Esta lei pretende, primeiro, fazer com que a atividade econômica, interrompida pela possível falência, reaja e a riqueza volte a circular. Segundo, que o plano de recuperação, aprovado por todos os devedores e credores, se cumpra e todos saiam melhor do que numa falência. Terceiro, que nenhum credor seja beneficiado, inclusive credores fiscais e trabalhistas. O risco foi de todos. Socializa-se, pois, o risco.
O plano da Varig foi feito, e aprovado. De todo o passivo trabalhista, 27% receberam o crédito em sua totalidade. Sucesso absoluto. Numa falência não receberiam nada em razão da perda da concessão pela Varig. O pior foi evitado. Mas, para continuar estes pagamentos, foi previsto, com base em decisão do STJ, que o governo pagaria à empresa em recuperação o mesmo que já pagou à Transbrasil. Ou seja, aportar, em nome da ação de defasagem tarifária, cerca de R$ 4 bi. Aqui nasce e termina o problema.
Para poder encerrar a recuperação, tentou-se negociar com o governo o pagamento já determinado em todas as instâncias judiciais desta defasagem tarifária. Quando se estava perto do acordo, na semana passada a AGU informou que o acordo não sai. Tem suas razões. Uma delas é apostar que o Supremo vai reverter a decisão já tomada no caso Transbrasil.
A disputa vai, portanto, ao Supremo, e aí é morte ou vida. Se o Supremo confirmar a pretensão do governo de nada pagar, o resultado líquido é a falência do Fundo Aerus, prejudicando milhares de trabalhadores, e a extrema dificuldade de a Flex vir a operar. Pode ser.

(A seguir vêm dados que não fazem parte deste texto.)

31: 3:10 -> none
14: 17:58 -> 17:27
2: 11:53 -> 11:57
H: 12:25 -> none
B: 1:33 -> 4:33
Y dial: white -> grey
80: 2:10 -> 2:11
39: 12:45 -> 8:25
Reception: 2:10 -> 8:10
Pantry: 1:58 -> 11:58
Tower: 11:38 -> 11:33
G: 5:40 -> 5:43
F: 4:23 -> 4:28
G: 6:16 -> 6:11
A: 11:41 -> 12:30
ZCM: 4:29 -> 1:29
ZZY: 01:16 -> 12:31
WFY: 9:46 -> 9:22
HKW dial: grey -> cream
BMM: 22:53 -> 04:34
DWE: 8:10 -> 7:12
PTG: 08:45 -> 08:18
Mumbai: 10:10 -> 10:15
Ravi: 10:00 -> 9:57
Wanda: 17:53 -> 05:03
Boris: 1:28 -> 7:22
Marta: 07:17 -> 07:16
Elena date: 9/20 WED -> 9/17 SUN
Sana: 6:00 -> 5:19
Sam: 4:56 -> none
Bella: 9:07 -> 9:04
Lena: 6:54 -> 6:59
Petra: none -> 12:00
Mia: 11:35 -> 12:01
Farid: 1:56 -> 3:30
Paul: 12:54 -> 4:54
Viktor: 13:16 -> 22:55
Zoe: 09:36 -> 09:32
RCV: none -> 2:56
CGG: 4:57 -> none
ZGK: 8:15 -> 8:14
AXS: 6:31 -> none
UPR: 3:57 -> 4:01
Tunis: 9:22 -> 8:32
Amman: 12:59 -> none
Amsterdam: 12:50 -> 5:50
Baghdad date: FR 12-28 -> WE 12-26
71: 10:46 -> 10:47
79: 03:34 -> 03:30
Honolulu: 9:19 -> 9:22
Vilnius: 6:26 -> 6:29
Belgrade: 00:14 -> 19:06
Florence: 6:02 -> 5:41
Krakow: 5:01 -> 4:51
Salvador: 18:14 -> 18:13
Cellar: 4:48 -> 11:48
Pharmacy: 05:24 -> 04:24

O processo vai ser encerrado no Rio nesta semana. O prazo esgotou-se. A incerteza vai continuar até decisão do Supremo. O tempo econômico nem sempre é igual ao tempo judicial. A nova lei tem enfrentado inimigos poderosos. Dentre eles, os dois credores até então privilegiados: credores fiscais e credores trabalhistas. É difícil inovar quando sem harmonia entre os poderes para fazer cumprir os objetivos das leis feitas pelo Congresso. Esperar para ver.